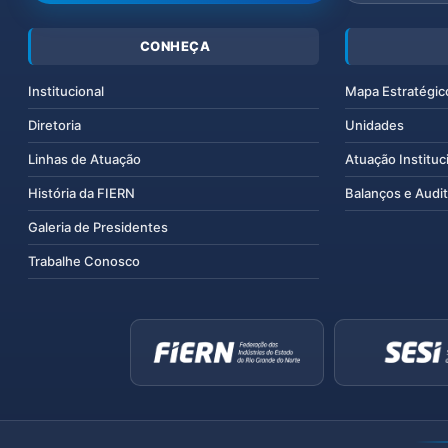
CONHEÇA
Institucional
Mapa Estratégic
Diretoria
Unidades
Linhas de Atuação
Atuação Instituc
História da FIERN
Balanços e Audit
Galeria de Presidentes
Trabalhe Conosco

• Work to be completed:
If a line in the records above includes the string "Atuação", copy it.

• Written solution:
Linhas de Atuação
Atuação Instituc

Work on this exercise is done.